(Beginning of EXERCISE DATA)

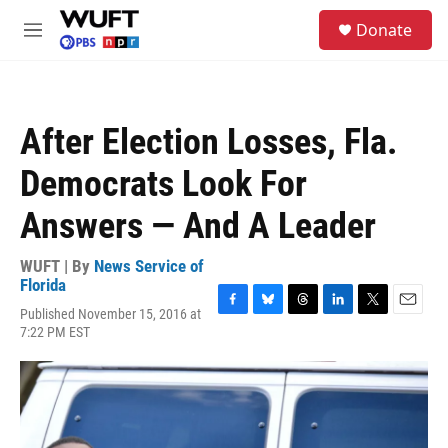
Skip to main content
S
Donate
e
M
a
e
r
n
c
u
h
After Election Losses, Fla.
u
e
Democrats Look For
r
y
Answers — And A Leader
WUFT | By
News Service of
Florida
Published November 15, 2016 at
F
B
T
L
T
E
7:22 PM EST
a
l
h
i
w
m
c
u
r
n
i
a
e
e
e
k
t
i
b
s
a
e
t
l
o
k
d
d
e
o
y
s
I
r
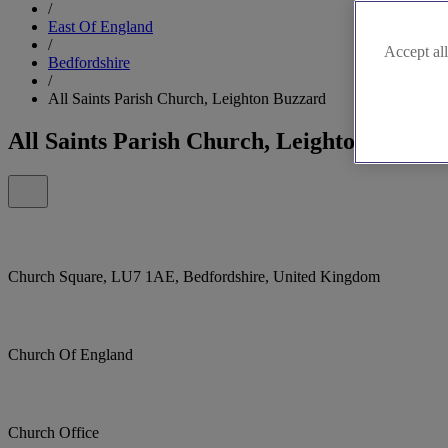
/
East Of England
/
Accept all
Bedfordshire
/
All Saints Parish Church, Leighton Buzzard
All Saints Parish Church, Leighton Buzza
Church Square, LU7 1AE, Bedfordshire, United Kingdom
Church Of England
Church Office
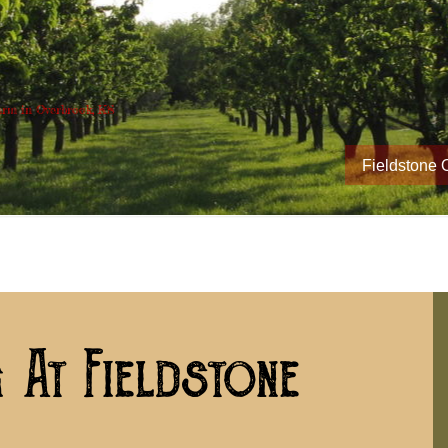
rm in Overbrook, KS
Fieldstone 
 At Fieldstone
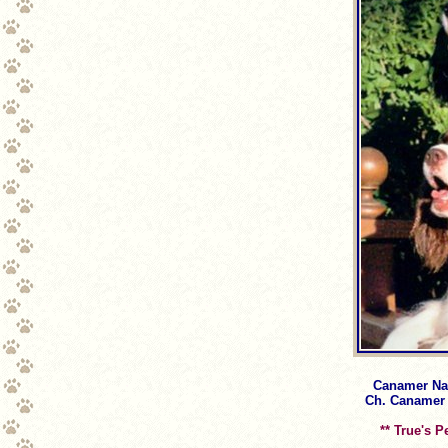
Canamer Nanj
Ch. Canamer N
** True's P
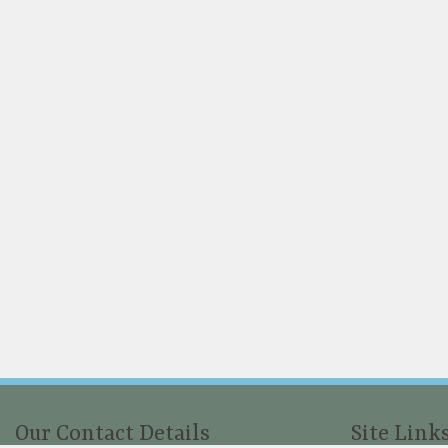
Our Contact Details
Site Link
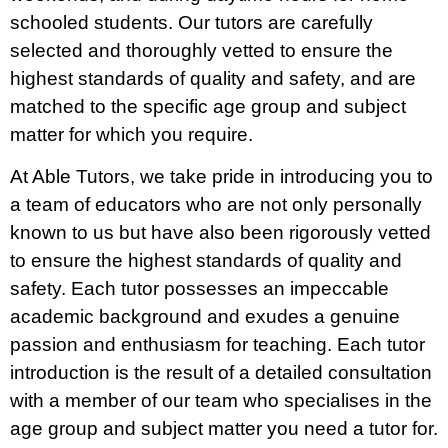
schooled students. Our tutors are carefully
selected and thoroughly vetted to ensure the
highest standards of quality and safety, and are
matched to the specific age group and subject
matter for which you require.
At Able Tutors, we take pride in introducing you to
a team of educators who are not only personally
known to us but have also been rigorously vetted
to ensure the highest standards of quality and
safety. Each tutor possesses an impeccable
academic background and exudes a genuine
passion and enthusiasm for teaching. Each tutor
introduction is the result of a detailed consultation
with a member of our team who specialises in the
age group and subject matter you need a tutor for.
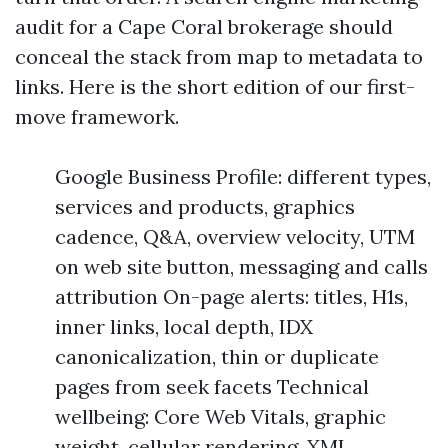
audit for a Cape Coral brokerage should
conceal the stack from map to metadata to
links. Here is the short edition of our first-
move framework.
Google Business Profile: different types,
services and products, graphics
cadence, Q&A, overview velocity, UTM
on web site button, messaging and calls
attribution On-page alerts: titles, H1s,
inner links, local depth, IDX
canonicalization, thin or duplicate
pages from seek facets Technical
wellbeing: Core Web Vitals, graphic
weight, cellular rendering, XML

(End of EXERCISE DATA)

* [TRY IT] The expected answer is one number: how many lines above contain "standards".

* [ANSWER TO THE EXERCISE] 2